Executive Secretary of the Ministry of Finance
- In office 20 June 2023 – 20 March 2026
- Minister: Fernando Haddad
- Preceded by: Gabriel Galípolo
- Succeeded by: Rogério Ceron

Personal details
- Born: Dario Carnevalli Durigan 9 May 1984 (age 42) Bebedouro, São Paulo, Brazil
- Alma mater: University of São Paulo (LL.B.) University of Brasília (LL.M)
- Profession: Lawyer

= Dario Durigan =

Brazilian economist (born 1982)

Dario Carnevalli Durigan (born 9 May 1984) is a Brazilian lawyer and public administrator who has served as Brazilian Minister of Finance since 2026. He previously served as Executive Secretary of the Ministry of Finance of Brazil from 2023 to 2026, where he was responsible for coordinating the ministry's internal administration and helping oversee the formulation and implementation of Brazil's fiscal and economic policies. On 19 March 2026, Durigan was announced by President Lula as the new Minister of Finance, replacing Fernando Haddad, who left the position to run in the elections.

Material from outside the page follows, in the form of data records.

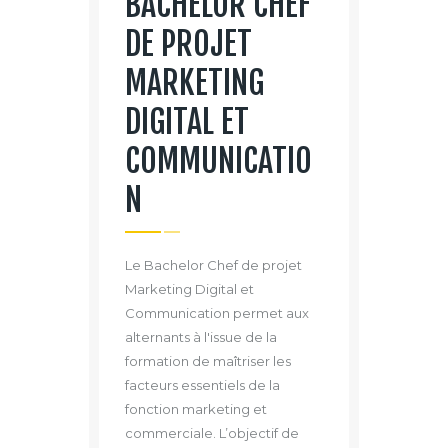
BACHELOR CHEF
DE PROJET
MARKETING
DIGITAL ET
COMMUNICATIO
N
Le Bachelor Chef de projet
Marketing Digital et
Communication permet aux
alternants à l'issue de la
formation de maîtriser les
facteurs essentiels de la
fonction marketing et
commerciale. L’objectif de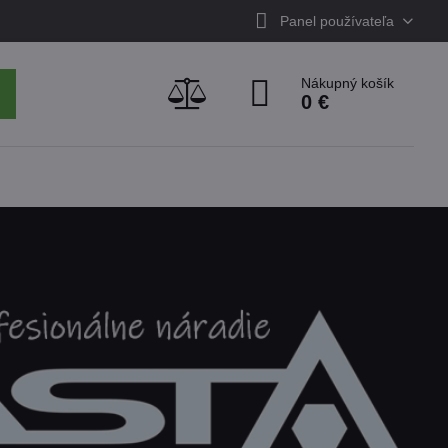
Panel používateľa
Nákupný košík
0 €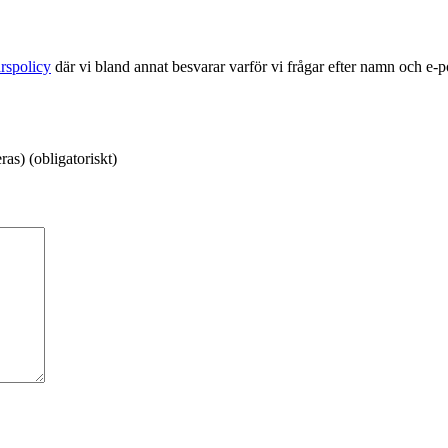
rspolicy
där vi bland annat besvarar varför vi frågar efter namn och e-
as) (obligatoriskt)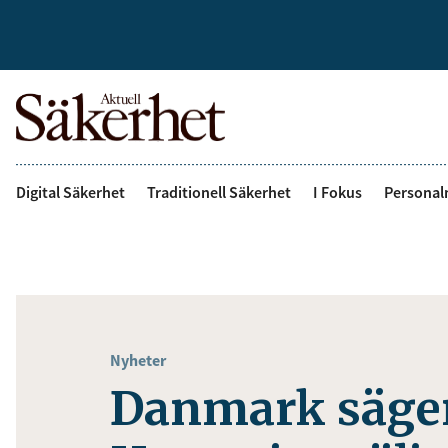
Digital Säkerhet
Traditionell Säkerhet
I Fokus
Personal
Nyheter
Danmark säger 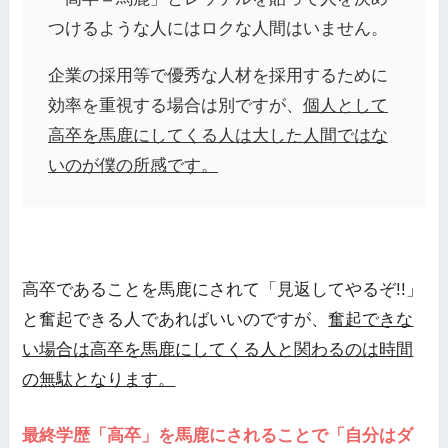
つけるような人にはロクな人間はいません。
企業の採用等で優秀な人材を採用するために
効率を重視する場合は別ですが、
個人として
高卒を馬鹿にしてくる人は大した人間ではな
いのが僕の所感です。
高卒であることを馬鹿にされて「見返してやるぞ!!」
と奮起できる人であればいいのですが、
奮起できな
い場合は高卒を馬鹿にしてくる人と関わるのは時間
の無駄となります。
最終学歴「高卒」を馬鹿にされることで「自分はダ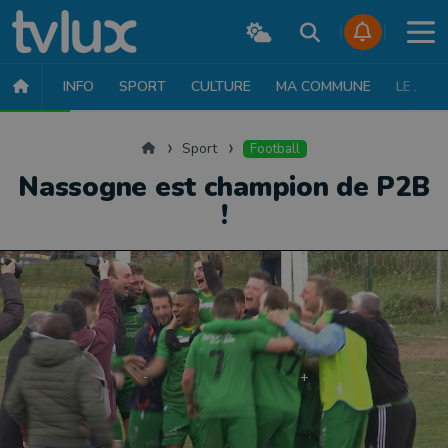
INFO
SPORT
CULTURE
MA COMMUNE
LE JT
SPORT
FOOTBALL
BASKET
CYCLISME
ATHLÉTISME
RUN
Accueil
Sport
Football
Nassogne est champion de P2B
!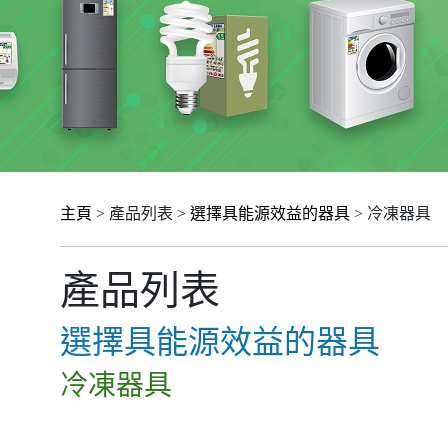
主頁
> 產品列表 >
選擇具能源效益的器具
> 冷凍器具
產品列表
選擇具能源效益的器具
冷凍器具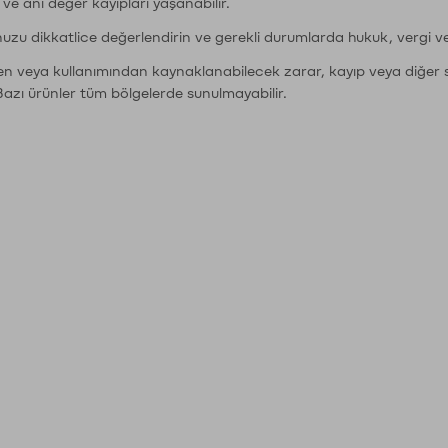
r ve ani değer kayıpları yaşanabilir.
nuzu dikkatlice değerlendirin ve gerekli durumlarda hukuk, vergi v
den veya kullanımından kaynaklanabilecek zarar, kayıp veya diğer 
Bazı ürünler tüm bölgelerde sunulmayabilir.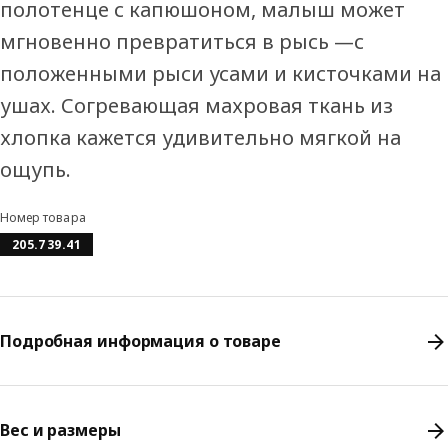
полотенце с капюшоном, малыш может
мгновенно превратиться в рысь —с
положенными рыси усами и кисточками на
ушах. Согревающая махровая ткань из
хлопка кажется удивительно мягкой на
ощупь.
Номер товара
205.739.41
Подробная информация о товаре
Вес и размеры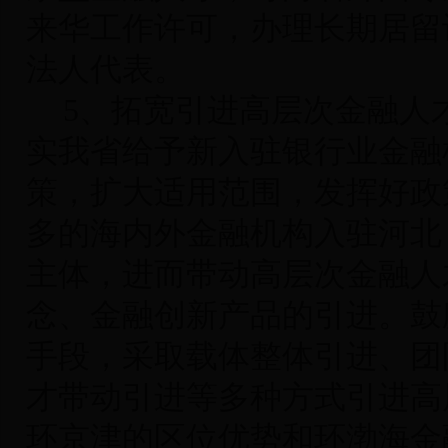
来华工作许可，办理长期居留
法人代表。
5
、拓宽引进高层次金融人
实我省给予新入驻银行业金融
策，扩大适用范围，发挥好政
多的海内外金融机构入驻河北
主体，进而带动高层次金融人
念、金融创新产品的引进。鼓
手段，采取载体整体引进、团
才带动引进等多种方式引进高
环京津的区位优势和环渤海金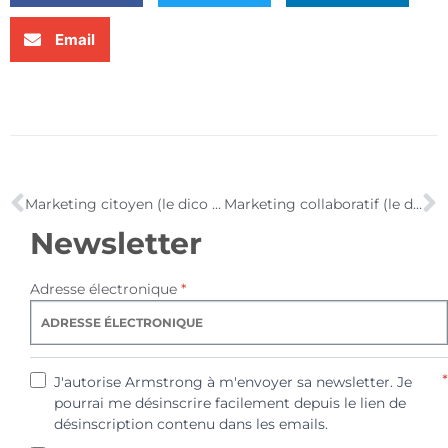
Email
Marketing citoyen (le dico du marketer 2.0)
Marketing collaboratif (le dico du marketer 2.0)
Newsletter
Adresse électronique
*
*
J'autorise Armstrong à m'envoyer sa newsletter. Je
pourrai me désinscrire facilement depuis le lien de
désinscription contenu dans les emails.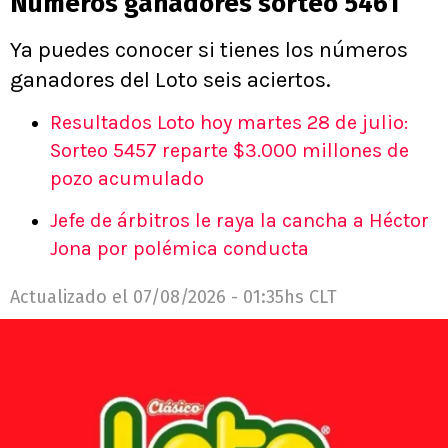
Números ganadores sorteo 5461
Ya puedes conocer si tienes los números
ganadores del Loto seis aciertos.
Resultados Loto hoy martes 28 de julio:
Sorteo 5457 reparte $3.000 millones de
pozo acumulado
Jefe de árbitros le raya la cancha a Héctor
Jona por polémica conducta
Actualizado el
07/08/2026 - 01:35hs CLT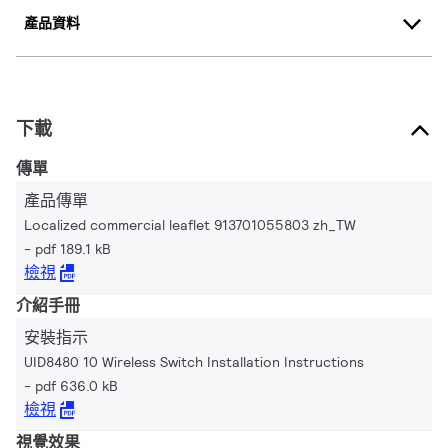
產品資料
下載
傳單
產品傳單
Localized commercial leaflet 913701055803 zh_TW
pdf 189.1 kB
檢視
介紹手冊
安裝指示
UID8480 10 Wireless Switch Installation Instructions
pdf 636.0 kB
檢視
視覺效果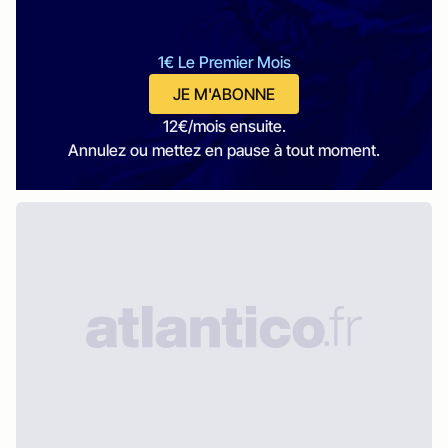
1€ Le Premier Mois
JE M'ABONNE
12€/mois ensuite.
Annulez ou mettez en pause à tout moment.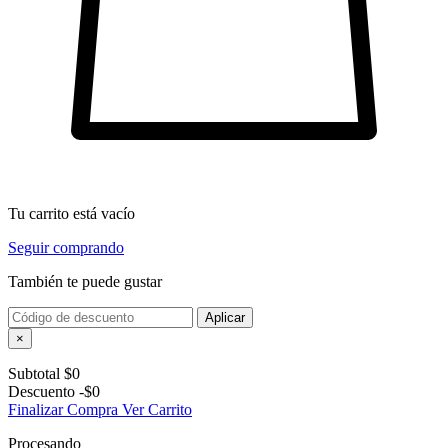
Tu carrito está vacío
Seguir comprando
También te puede gustar
Aplicar
×
Subtotal
$0
Descuento
-$0
Finalizar Compra
Ver Carrito
Procesando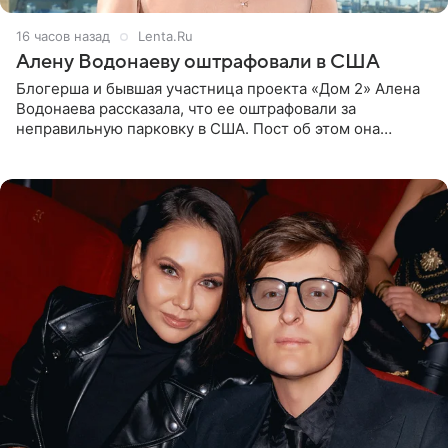
16 часов назад
Lenta.Ru
Алену Водонаеву оштрафовали в США
Блогерша и бывшая участница проекта «Дом 2» Алена
Водонаева рассказала, что ее оштрафовали за
неправильную парковку в США. Пост об этом она
опубликовала в своем Telegram-канале. Она заявила,
что во время отдыха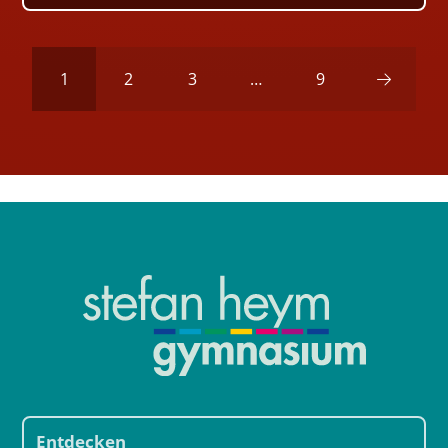
1
2
3
…
9
Next
Entdecken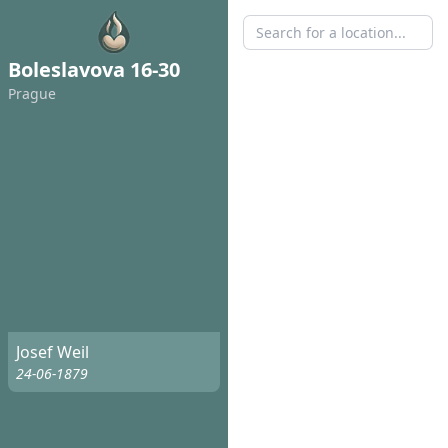
Boleslavova 16-30
Prague
Josef Weil
24-06-1879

Durigan has held several positions in both the public and private sectors. Earlier in his career he worked in municipal government in São Paulo, including roles in the administration of mayor Fernando Haddad. He later served as Director of Public Policy at WhatsApp in Brazil, where he was responsible for government relations and regulatory issues related to digital platforms. In 2023, he was appointed Executive Secretary of the Ministry of Finance under minister Haddad, becoming one of the key officials responsible for coordinating the ministry's policy agenda and legislative initiatives.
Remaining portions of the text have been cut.